Piso . . . Otho . . . Otho’s future wife . . . I tried to imagine what she must be like to have elicited such a response from him. Rufrius . . . Suddenly I remembered. I had seen her. I was only a boy, out with Crispus, that day he took me to the races. That woman who squeezed in beside me . . . married to the old Praetorian . . . O gods of Olympus, she belonged with them there! If she was mortal, she had sipped the ambrosia of the gods and become one of them. The woman who had enabled me to envision Helen of Troy. A woman . . . some years older than me . . . how old would she be now? I fell asleep trying to deduce that.
• • •
I visited the fleet at Misenum, the cape at the tip of the peninsula, with its inner and outer harbors. Anicetus had been commander of the fleet for some time now. Seeing him again was a great joy to me.
“Dear friend,” I said. “I miss you at Rome horribly, but I know it is best you are here. I do not lose a moment’s sleep worrying about the fleet.”
He put his hands on my shoulders, looked deep into my eyes. “I miss you, too. I think of you often, hoping that you are protected and safe.”
“I am,” I said. “You need not worry.”
In only a few moments, it was as if we had never been parted. He gave me a report on the fleet and some activities he had not put into writing. New trading links were being formed with India; he said we might consider moving some of the fleet to the Red Sea to be better positioned for the journeys there around the monsoon season. He also mentioned that the water level in the bay had changed a bit, and there had been small tremors in the area, but nothing to cause alarm.
“Stay with us tonight. We will put on a show you’ll enjoy.”
He was as good as his word. The sailors staged a mock sea battle on the bay, better than any I had ever seen in the confined spaces of flooded amphitheaters. Three ships fought and grappled with one another, then one dramatically sank, all hands aboard, sliding into the water so quickly people did not have a chance to jump.
“The boat was specially constructed to fall apart,” he said. “But it looked real, didn’t it?”
It certainly had. I shook my head. “What ingenuity.”
The combatants were swimming back toward shore. Of course, they were all trained and knew what to expect.
“Don’t worry, no one drowned,” he said. “You appreciate illusion and reality, yes?”
XLV
Months passed, and I quietly moved forward my plan to have Acte declared of royal descent. I consulted with a specialist in the lineages of the royal houses of that part of the world. There were many small realms there—or had been, before Rome swallowed them up—and among so many, she must surely be connected to one. At length he drew up an impressive-looking chart, tracing her back to Attalus I of Pergamum. I presented it to a group of senators, asking them to ratify it. They did. Happiness was within my grasp now. Acte was not so sure and cautioned me not to expect so much.

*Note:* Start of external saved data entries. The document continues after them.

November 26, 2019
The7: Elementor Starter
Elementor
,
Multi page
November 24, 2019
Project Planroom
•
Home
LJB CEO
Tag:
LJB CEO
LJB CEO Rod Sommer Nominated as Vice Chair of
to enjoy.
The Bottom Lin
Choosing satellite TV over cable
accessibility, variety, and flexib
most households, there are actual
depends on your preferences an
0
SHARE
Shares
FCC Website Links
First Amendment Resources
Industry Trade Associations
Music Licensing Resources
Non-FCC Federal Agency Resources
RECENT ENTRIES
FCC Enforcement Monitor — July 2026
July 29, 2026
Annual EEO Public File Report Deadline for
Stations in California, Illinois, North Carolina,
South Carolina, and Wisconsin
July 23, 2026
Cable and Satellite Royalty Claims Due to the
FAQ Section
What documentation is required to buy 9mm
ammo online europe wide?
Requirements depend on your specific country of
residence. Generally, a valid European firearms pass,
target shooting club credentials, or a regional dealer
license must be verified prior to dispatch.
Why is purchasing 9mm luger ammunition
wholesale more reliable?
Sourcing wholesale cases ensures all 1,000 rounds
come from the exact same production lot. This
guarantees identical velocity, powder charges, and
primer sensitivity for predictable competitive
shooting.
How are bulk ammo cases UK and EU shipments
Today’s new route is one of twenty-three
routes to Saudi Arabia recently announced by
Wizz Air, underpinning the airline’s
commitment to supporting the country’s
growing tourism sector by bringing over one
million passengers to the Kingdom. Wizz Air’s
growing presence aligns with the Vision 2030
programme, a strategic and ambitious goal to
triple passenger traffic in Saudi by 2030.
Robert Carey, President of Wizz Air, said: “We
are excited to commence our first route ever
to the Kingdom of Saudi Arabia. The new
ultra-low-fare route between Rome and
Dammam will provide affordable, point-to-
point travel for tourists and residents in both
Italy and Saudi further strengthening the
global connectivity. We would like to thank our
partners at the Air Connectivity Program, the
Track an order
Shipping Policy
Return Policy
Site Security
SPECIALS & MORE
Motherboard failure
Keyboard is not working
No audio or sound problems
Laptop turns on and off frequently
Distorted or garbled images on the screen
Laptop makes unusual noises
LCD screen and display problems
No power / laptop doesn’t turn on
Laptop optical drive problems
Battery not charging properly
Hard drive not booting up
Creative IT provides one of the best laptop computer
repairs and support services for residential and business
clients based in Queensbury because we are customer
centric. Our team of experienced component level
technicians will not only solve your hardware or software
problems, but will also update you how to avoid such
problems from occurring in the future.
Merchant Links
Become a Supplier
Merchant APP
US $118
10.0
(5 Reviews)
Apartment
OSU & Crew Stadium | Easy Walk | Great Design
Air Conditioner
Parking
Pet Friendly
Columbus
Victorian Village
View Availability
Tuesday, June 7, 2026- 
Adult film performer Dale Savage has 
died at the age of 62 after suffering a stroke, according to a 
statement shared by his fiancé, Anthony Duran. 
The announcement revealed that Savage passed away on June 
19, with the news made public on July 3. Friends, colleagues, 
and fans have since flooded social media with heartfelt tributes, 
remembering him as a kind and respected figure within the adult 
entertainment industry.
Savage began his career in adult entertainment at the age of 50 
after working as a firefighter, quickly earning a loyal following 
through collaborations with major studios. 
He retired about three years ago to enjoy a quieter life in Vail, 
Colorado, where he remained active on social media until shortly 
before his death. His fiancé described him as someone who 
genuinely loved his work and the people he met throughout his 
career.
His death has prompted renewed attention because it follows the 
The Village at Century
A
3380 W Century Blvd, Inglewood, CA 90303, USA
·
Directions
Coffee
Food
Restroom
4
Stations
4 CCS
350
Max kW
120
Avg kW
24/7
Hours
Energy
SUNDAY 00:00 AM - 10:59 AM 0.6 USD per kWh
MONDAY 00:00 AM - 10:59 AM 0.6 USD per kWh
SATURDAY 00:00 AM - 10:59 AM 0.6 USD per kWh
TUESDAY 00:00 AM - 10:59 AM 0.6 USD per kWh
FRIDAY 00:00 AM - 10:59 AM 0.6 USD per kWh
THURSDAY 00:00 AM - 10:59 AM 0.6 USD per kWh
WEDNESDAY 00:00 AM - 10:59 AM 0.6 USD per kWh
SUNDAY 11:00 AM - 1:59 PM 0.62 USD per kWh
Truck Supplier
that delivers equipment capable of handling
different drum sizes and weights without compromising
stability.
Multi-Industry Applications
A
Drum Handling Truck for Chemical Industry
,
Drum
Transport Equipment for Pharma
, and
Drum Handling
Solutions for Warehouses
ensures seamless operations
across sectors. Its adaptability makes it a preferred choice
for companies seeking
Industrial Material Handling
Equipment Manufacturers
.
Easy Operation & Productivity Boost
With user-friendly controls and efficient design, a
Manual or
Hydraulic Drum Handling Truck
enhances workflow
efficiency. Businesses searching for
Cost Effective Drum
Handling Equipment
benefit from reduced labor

“There are still many hurdles ahead,” she said. “No imperial decree can change people’s hearts and I would do nothing to harm your position. You are very popular now, but it does not take much to change people’s minds. People are fickle. They almost look for faults and are gleeful when they find one.”
My love for her had grown, not diminished. “They can look and look and they’ll find no fault in you.”
“I don’t care if they find fault with me, but if they find fault with you because of me, that is what I fear.”
“Nonsense!” I sounded more sure of that than I felt.
• • •
After her attempts to dislodge Acte failed (threats, and even having some people beaten), Mother disappeared from the palace. I was told that she was at the villa at Antium; I certainly did not miss her. It was a soothing relief to have her gone. For her to be nowhere in sight. Or even out of sight, but lurking nearby.
So imagine my wariness when a letter was delivered to my quarters—from her. I opened the familiar seal with trepidation.
My dearest son,
In my time of retreat at the villa, I have come to understand my mistake, and I beg your forgiveness. I was wrong to oppose your love for Claudia Acte. It is hard for a mother to admit to herself that she has been displaced in the life and heart of her child, but such is the course of nature and it is futile to rail against it. Please accept my deepest apology. I am returning to Rome and when I am there I will have something to present to you.
Your loving Mother
I was stunned. But immediately the saying Beware of the Greeks bearing gifts flitted through my mind. A gift from Mother, even though she wasn’t Greek, was never something of unequivocal good.
• • •
True to her word, as soon as she returned to Rome I received an invitation to come to her apartments. I made sure I did not wear a toga.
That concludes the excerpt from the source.